Como é a recuperação do transplante

A recuperação do transplante de pulmão normalmente dura entre 1 a 3 semanas, dependendo do organismo de cada pessoa. Logo após a cirurgia, é necessário ficar internado na UTI, pois é preciso usar um ventilador mecânico para ajudar o novo pulmão a respirar corretamente. No entanto, com o avanço dos dias, a máquina vai se tornando menos necessária e o internamento pode passar para outra ala do hospital, não sendo necessário continuar na UTI.

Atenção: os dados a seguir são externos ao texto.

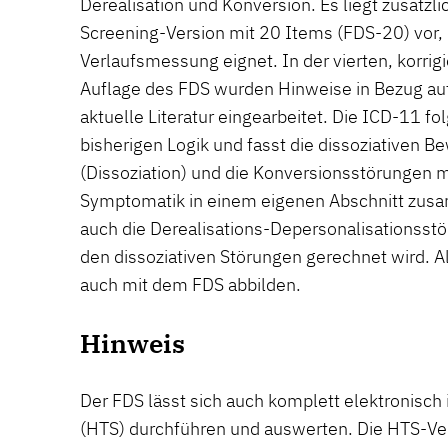
Derealisation und Konversion. Es liegt zusätzli
Screening-Version mit 20 Items (FDS-20) vor, d
Verlaufsmessung eignet. In der vierten, korrigi
Auflage des FDS wurden Hinweise in Bezug au
aktuelle Literatur eingearbeitet. Die ICD-11 fo
bisherigen Logik und fasst die dissoziativen 
(Dissoziation) und die Konversionsstörungen 
Symptomatik in einem eigenen Abschnitt zusa
auch die Derealisations-Depersonalisationsst
den dissoziativen Störungen gerechnet wird. A
auch mit dem FDS abbilden.
Hinweis
Der FDS lässt sich auch komplett elektronisc
(HTS) durchführen und auswerten. Die HTS-Ver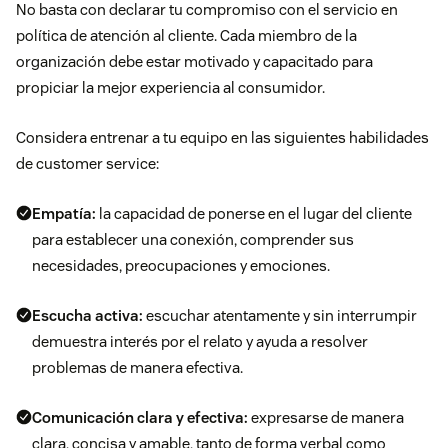
No basta con declarar tu compromiso con el servicio en
política de atención al cliente. Cada miembro de la
organización debe
estar motivado y capacitado
para
propiciar la mejor experiencia al consumidor.
Considera entrenar a tu equipo en las siguientes habilidades
de customer service:
Empatía:
la capacidad de ponerse en el lugar del cliente
para establecer una conexión, comprender sus
necesidades, preocupaciones y emociones.
Escucha activa:
escuchar atentamente y sin interrumpir
demuestra interés por el relato y ayuda a resolver
problemas de manera efectiva.
Comunicación clara y efectiva:
expresarse de manera
clara, concisa y amable, tanto de forma verbal como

Durante todo o internamento, os medicamentos serão administrados diretamente na veia, para reduzir as dores, as chances de rejeição e também diminuir o risco de desenvolver uma infecção, mas após a alta, esses medicamentos, podem passar a ser tomados na forma de comprimidos, até que o processo de recuperação esteja terminado. Apenas os remédios imunossupressores devem ser mantidos por toda a vida.

Após a alta, é necessário fazer várias consultas no penumologista para garantir que a recuperação está correndo da melhor forma, principalmente durante os primeiros 3 meses. Nessas consultas, pode ser necessário fazer vários exames, como análises de sangue, raio X ou até eletrocardiograma.